Of course, there are more, but those are the basics. Anything you missed the most? Add it to the comments section (It gets lonely here), and maybe fill a minute or two be reading what we imagine GTA V would be like. Thanks for reading.

4 Responses to “The De-Evolution Of Grand Theft Auto”

  1. Great article!

    I missed the Easter Eggs from previous GTA’s. They were great to find and had a sense of humour about them.

    I also loved that in GTA:SA you had so much to do, for example; hopping onto a Sanchez, spending 10 minutes riding all the way up Mount Chillad, then jumping off the side of it, parachuting down and trying to land on top of a car. It was so much fun and I never got bored of it. In fact, thinking about it makes me want to play it.

    And don’t forget the mysteries. Has anyone ever seen Bigfoot?

    –Oh and guys, it would be nice if you could say who the article was done by, so I can give thanks.

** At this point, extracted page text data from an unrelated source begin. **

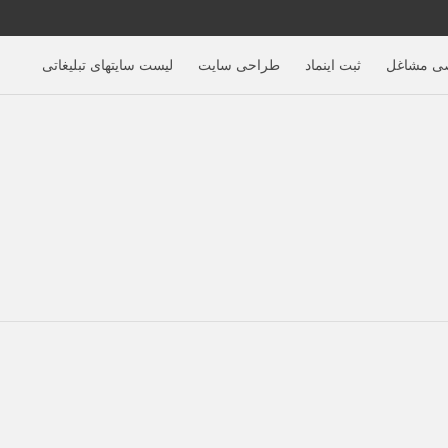
ی مشاغل
ثبت اینماد
طراحی سایت
لیست سایتهای تبلیغاتی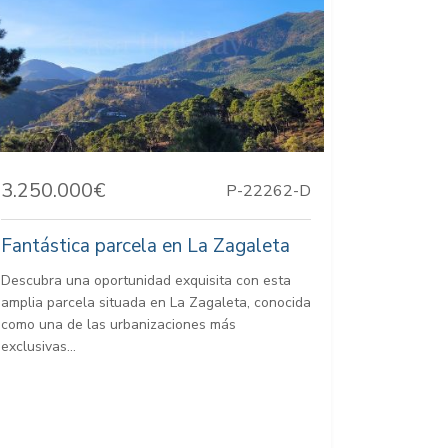
3.250.000€
P-22262-D
Fantástica parcela en La Zagaleta
Descubra una oportunidad exquisita con esta
amplia parcela situada en La Zagaleta, conocida
como una de las urbanizaciones más
exclusivas...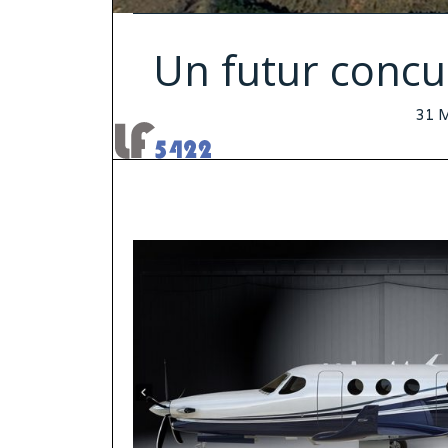
Un futur concu
POS
31 
ON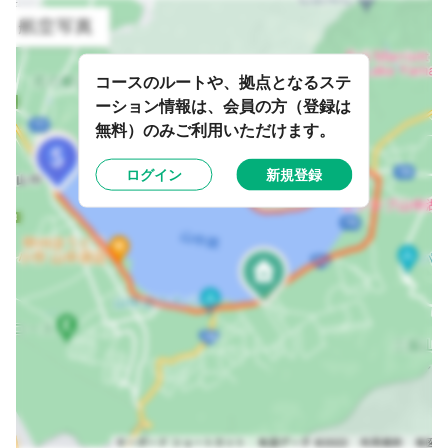
コースのルートや、拠点となるステ
ーション情報は、会員の方（登録は
無料）のみご利用いただけます。
ログイン
新規登録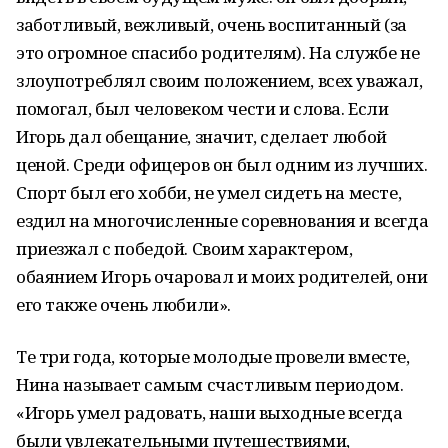
заботливый, вежливый, очень воспитанный (за
это огромное спасибо родителям). На службе не
злоупотреблял своим положением, всех уважал,
помогал, был человеком чести и слова. Если
Игорь дал обещание, значит, сделает любой
ценой. Среди офицеров он был одним из лучших.
Спорт был его хобби, не умел сидеть на месте,
ездил на многочисленные соревнования и всегда
приезжал с победой. Своим характером,
обаянием Игорь очаровал и моих родителей, они
его также очень любили».
Те три года, которые молодые провели вместе,
Нина называет самым счастливым периодом.
«Игорь умел радовать, наши выходные всегда
были увлекательными путешествиями,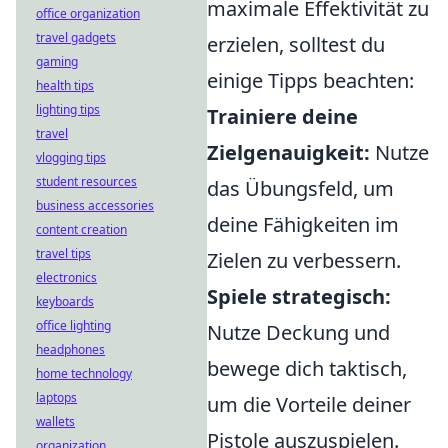
maximale Effektivität zu
office organization
travel gadgets
erzielen, solltest du
gaming
einige Tipps beachten:
health tips
lighting tips
Trainiere deine
travel
Zielgenauigkeit:
Nutze
vlogging tips
student resources
das Übungsfeld, um
business accessories
deine Fähigkeiten im
content creation
travel tips
Zielen zu verbessern.
electronics
Spiele strategisch:
keyboards
office lighting
Nutze Deckung und
headphones
bewege dich taktisch,
home technology
laptops
um die Vorteile deiner
wallets
Pistole auszuspielen.
organization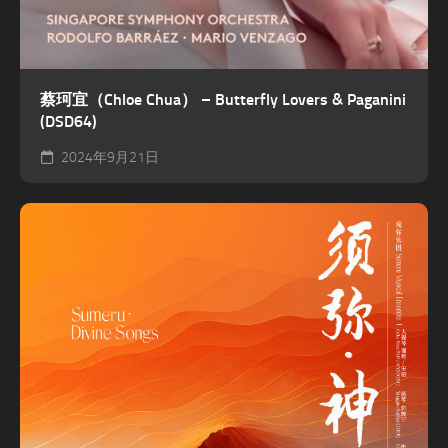
蔡珂宜（Chloe Chua） – Butterfly Lovers & Paganini
(DSD64)
2024年9月21日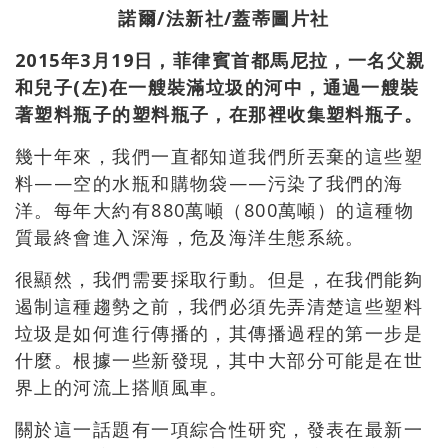
諾爾
/
法新社
/
蓋蒂圖片社
2015
年
3
月
19
日，菲律賓首都馬尼拉，一名父親
和兒子
(
左
)
在一艘裝滿垃圾的河中，通過一艘裝
著塑料瓶子的塑料瓶子，在那裡收集塑料瓶子。
幾十年來，我們一直都知道我們所丟棄的這些塑
料——空的水瓶和購物袋——污染了我們的海
洋。每年大約有880萬噸（800萬噸）的這種物
質最終會進入深海，危及海洋生態系統。
很顯然，我們需要採取行動。但是，在我們能夠
遏制這種趨勢之前，我們必須先弄清楚這些塑料
垃圾是如何進行傳播的，其傳播過程的第一步是
什麼。根據一些新發現，其中大部分可能是在世
界上的河流上搭順風車。
關於這一話題有一項綜合性研究，發表在最新一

  2. A lot of the features you mention in the article are implemented and expanded upon in Saints Row 2. Gangs, Assets, Planes, Car Customisation – awesome game and even lets you customise your own character.

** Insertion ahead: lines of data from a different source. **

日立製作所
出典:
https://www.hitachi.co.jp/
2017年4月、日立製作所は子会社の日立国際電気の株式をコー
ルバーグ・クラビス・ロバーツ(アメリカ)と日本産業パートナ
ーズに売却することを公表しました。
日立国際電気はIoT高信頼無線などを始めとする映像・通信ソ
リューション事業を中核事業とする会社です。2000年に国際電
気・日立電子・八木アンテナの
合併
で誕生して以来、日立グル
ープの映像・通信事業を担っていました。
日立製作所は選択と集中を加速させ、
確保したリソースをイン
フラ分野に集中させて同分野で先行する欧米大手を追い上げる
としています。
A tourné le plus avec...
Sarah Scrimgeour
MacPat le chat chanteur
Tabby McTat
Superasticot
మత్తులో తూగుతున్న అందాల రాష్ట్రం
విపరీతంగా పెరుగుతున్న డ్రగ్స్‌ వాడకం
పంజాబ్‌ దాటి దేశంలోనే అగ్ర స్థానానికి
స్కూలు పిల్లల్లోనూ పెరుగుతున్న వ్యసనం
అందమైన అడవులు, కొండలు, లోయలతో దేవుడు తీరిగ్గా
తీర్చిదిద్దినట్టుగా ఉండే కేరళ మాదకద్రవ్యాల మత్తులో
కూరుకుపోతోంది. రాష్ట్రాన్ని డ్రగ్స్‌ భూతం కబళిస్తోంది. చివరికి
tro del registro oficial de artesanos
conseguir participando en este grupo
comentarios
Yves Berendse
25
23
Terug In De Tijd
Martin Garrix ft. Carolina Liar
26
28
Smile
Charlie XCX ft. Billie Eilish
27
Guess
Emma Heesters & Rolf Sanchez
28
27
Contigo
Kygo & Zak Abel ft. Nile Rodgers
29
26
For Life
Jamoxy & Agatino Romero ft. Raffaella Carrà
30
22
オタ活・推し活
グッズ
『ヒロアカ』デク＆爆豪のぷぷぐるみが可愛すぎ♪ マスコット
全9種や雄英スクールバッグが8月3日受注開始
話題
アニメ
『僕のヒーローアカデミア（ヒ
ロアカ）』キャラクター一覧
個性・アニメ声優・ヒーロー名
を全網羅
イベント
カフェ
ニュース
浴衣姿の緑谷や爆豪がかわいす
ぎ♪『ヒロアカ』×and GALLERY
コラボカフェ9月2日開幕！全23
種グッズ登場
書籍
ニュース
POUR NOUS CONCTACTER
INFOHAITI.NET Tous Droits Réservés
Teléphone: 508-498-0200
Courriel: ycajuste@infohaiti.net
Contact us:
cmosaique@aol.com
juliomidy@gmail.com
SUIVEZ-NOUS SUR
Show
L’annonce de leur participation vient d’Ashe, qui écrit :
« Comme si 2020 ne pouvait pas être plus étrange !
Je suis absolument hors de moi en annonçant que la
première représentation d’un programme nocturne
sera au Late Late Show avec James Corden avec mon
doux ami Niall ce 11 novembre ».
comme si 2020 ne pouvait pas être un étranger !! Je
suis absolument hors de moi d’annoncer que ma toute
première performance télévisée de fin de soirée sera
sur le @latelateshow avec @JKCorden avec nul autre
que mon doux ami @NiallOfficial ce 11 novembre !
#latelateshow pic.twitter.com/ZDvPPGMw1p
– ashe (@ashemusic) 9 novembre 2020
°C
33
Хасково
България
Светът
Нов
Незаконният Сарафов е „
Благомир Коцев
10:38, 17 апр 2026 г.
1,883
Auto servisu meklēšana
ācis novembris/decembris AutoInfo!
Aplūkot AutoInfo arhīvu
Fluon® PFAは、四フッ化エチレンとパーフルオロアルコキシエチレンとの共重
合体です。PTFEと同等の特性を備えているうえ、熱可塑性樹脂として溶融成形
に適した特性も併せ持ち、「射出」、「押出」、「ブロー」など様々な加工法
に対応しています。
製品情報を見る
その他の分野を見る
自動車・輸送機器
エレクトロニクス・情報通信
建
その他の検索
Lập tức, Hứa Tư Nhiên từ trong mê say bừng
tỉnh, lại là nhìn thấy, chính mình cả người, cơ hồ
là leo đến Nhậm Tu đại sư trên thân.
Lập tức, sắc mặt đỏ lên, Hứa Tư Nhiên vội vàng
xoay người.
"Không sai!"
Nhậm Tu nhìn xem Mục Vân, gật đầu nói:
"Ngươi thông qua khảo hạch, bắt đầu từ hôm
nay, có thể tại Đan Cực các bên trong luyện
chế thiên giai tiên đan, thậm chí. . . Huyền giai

  3. Anything I missed the most? Man, this list doesn’t even begin to touch upon all the things I miss. But if you want me to name one really important thing that GTAIV sorely, sorely lacked, it’s cheats. So why can’t I have everyone holding pink dildos by putting in a cheat code? Stuff like that, it’s not in GTAIV, because it went the realistic route. No crazy wacky characters, no amazingly over-the-top yet incredibly fun missions, not too many INTERACTIVE mini-games and upgrades, no demolition derby arenas, and… no cheats. Yea, u can see why I was disappointed with the game.